During the Run
Most people don't realize that running properly reduces injuries. When running, think smooth, think light, and think efficient. Because of those three things, your body shouldn't have any jarring impacts that would lead to you injuring yourself. When you run properly, the force you're exerting helps you go forward and should you run on a technical trail (rocky and dangerous terrain), you would be able to catch yourself and what would normally end up as a sprain wouldn't be anything at all.
Run at Your OWN Pace, Your OWN Distance
Running at a pace that is far beyond what you could do and a distance you can't do is one sure way of getting injured. Remember the 10% rule. You can only increase your weekly mileage by 10% so that your body can be accustomed to it. I would also suggest that you have a slow-down week about once a month to allow enough rest for your legs.

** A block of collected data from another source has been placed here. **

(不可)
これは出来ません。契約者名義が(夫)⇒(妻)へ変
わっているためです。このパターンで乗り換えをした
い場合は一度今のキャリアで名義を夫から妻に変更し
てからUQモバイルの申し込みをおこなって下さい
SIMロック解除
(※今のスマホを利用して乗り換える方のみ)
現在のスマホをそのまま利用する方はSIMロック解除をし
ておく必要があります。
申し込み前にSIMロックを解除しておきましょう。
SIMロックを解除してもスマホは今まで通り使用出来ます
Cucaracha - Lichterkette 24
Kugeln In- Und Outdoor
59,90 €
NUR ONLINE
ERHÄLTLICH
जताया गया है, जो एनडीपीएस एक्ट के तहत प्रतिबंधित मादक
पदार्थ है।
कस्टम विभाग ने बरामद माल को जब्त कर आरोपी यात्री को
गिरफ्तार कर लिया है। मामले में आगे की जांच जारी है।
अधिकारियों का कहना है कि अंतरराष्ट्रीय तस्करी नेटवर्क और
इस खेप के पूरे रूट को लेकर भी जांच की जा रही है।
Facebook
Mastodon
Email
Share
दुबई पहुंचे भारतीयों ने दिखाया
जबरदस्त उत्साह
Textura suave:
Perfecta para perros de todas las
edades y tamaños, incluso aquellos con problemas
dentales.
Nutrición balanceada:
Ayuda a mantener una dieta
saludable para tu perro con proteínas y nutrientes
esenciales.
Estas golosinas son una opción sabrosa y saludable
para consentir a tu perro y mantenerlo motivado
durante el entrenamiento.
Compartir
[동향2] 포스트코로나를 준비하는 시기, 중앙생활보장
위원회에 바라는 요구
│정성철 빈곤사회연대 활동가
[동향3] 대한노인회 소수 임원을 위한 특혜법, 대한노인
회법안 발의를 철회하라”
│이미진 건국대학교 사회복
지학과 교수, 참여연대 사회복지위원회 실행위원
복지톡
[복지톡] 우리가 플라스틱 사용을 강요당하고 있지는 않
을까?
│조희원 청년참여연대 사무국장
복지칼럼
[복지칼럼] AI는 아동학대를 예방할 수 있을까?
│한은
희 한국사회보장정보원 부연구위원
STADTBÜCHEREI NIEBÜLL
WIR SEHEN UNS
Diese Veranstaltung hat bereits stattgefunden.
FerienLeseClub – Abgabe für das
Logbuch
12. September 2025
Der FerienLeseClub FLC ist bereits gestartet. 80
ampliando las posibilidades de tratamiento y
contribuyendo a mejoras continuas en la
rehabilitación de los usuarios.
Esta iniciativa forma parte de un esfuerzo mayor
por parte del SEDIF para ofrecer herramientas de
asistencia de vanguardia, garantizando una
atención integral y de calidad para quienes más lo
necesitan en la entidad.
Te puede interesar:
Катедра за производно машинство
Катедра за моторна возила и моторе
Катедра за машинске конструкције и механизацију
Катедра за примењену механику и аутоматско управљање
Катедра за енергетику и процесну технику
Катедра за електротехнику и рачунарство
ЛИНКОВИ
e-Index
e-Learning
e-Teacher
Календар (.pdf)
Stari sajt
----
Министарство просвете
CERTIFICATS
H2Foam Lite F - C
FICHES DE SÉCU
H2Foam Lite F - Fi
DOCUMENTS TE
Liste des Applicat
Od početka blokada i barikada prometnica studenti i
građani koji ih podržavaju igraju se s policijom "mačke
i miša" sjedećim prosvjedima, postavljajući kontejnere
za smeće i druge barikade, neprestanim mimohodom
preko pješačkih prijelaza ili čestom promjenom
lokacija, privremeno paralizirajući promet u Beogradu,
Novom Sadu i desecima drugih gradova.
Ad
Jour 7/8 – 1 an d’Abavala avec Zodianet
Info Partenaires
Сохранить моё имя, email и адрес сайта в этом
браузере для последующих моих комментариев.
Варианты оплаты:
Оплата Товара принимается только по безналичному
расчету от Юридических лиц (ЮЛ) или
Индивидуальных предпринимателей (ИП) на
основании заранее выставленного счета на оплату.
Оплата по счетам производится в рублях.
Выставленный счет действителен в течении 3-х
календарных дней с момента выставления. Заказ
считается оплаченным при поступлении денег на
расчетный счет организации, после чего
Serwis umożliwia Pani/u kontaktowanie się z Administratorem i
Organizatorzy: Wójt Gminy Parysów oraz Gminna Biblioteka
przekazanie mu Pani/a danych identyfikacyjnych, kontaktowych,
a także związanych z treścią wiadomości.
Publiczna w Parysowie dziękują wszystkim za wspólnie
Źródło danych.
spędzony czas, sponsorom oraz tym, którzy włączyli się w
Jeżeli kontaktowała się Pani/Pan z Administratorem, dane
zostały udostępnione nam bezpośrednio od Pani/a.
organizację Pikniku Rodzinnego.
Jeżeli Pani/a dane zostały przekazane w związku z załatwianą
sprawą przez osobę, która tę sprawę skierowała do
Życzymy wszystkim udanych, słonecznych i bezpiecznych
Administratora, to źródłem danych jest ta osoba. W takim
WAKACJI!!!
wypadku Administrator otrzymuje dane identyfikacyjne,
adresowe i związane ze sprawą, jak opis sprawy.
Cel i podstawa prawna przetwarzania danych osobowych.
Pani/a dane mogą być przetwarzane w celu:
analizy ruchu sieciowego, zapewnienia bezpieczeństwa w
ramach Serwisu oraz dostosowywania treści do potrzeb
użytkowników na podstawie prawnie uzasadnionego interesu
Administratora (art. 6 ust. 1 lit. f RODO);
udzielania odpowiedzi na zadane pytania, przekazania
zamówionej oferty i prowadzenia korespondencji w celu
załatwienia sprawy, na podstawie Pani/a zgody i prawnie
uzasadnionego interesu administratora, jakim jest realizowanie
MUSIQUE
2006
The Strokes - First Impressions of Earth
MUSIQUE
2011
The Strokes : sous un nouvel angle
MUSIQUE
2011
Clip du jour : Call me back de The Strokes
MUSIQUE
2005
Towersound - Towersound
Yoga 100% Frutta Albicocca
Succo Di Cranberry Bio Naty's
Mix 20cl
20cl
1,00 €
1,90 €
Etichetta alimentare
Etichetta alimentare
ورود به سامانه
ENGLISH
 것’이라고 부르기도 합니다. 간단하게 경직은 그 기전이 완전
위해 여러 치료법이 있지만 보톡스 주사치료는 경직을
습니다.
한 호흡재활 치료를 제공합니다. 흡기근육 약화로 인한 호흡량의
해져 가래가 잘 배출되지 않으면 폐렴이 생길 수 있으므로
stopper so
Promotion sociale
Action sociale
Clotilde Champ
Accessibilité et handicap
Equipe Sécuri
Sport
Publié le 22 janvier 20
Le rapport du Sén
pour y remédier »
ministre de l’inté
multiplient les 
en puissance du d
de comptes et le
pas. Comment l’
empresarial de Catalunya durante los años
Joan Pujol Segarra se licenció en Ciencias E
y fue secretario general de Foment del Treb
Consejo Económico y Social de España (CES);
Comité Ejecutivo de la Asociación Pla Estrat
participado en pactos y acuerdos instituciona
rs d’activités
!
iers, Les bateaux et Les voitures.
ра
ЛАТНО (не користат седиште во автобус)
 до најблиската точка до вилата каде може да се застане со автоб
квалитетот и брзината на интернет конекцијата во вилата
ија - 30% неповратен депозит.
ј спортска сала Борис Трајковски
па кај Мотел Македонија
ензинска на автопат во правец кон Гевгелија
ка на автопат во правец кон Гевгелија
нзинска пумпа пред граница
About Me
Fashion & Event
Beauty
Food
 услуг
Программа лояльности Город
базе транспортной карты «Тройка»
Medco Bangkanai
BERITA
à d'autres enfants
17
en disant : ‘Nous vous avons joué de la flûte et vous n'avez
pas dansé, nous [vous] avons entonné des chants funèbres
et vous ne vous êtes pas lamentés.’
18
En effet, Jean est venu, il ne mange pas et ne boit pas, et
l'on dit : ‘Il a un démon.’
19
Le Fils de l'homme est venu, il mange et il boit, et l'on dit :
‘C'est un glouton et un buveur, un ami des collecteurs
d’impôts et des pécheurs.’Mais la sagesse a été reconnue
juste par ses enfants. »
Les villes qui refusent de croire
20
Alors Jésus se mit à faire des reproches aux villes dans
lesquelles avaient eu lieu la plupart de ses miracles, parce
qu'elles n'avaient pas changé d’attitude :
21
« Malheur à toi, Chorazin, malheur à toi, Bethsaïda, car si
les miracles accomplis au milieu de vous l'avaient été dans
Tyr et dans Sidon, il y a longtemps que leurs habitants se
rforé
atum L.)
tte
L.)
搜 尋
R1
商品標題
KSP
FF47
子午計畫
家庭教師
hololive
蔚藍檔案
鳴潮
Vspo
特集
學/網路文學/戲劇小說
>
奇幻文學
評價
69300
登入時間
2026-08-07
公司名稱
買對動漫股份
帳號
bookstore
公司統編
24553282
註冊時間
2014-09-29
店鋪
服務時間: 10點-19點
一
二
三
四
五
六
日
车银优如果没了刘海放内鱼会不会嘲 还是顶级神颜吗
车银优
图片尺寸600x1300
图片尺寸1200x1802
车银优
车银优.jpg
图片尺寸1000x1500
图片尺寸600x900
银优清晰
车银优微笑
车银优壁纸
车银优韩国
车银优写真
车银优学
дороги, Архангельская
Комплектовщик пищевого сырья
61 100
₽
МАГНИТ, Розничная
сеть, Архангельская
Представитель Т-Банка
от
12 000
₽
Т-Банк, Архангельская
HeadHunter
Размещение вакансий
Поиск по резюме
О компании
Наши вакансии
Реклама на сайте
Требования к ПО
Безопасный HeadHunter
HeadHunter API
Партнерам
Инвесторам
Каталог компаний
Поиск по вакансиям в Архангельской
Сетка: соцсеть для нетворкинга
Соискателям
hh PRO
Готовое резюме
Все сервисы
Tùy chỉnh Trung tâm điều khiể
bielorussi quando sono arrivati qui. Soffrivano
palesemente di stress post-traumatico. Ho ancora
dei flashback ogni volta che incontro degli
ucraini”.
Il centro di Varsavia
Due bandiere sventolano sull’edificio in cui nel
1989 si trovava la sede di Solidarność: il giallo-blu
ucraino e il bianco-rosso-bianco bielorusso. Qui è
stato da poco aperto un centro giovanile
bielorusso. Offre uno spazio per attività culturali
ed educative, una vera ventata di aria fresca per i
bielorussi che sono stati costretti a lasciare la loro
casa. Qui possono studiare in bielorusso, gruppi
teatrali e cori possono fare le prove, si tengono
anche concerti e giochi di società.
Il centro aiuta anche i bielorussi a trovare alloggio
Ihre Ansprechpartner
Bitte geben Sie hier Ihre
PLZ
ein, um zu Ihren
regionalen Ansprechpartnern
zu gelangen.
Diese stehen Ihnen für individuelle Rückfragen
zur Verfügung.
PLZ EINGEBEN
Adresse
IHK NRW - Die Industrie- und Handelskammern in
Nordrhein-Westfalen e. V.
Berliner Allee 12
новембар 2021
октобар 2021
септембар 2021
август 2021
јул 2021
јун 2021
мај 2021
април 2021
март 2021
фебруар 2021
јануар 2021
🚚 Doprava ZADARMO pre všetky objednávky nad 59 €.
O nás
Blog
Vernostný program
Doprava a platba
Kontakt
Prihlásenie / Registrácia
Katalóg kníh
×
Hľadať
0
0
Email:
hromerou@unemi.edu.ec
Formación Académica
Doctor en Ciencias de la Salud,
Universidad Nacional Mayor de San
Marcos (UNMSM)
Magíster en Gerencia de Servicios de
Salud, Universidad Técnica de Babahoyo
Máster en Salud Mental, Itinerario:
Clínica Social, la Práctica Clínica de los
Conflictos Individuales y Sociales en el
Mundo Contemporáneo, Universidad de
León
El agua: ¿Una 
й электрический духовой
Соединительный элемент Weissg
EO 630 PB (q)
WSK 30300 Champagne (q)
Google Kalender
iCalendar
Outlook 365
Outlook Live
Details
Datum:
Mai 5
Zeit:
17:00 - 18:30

Of course, when you run, your eyes ought to be open, but for real, keep your eyes on what's in front of you, a nail sticking up from the ground, a loose rock, a tree root. Anything can cause you to trip up can end up injuring you, so the more things you eliminate, the less you'll have to worry about.
During your run, your body can sometimes tell you that it's tired... when it does, you can continue on. However, if your body is telling you that it's gone too much, you can change your long run into a shorter run because you're doing what's best for your body.
Run at Different Speeds
Acclimating yourself to different speeds makes your body have to adapt and therefore become stronger. The stronger the body is, the more it can handle. Running at different speeds allows you to work on both speed and endurance.
Outside of Running
Stretches and Warm-ups
Keep yourself limber because tight muscles are more likely to tear. I'm not too much of a fan of stretching, but one important part of stretching before you go run is warming up. When you do warm-ups, it allows your muscles to loosen up, which means that you'll be less likely to tear it.
Posture isn't all about what you do while you're running. It has to do with what you're doing outside of running. Keep your posture and you won't hurt yourself.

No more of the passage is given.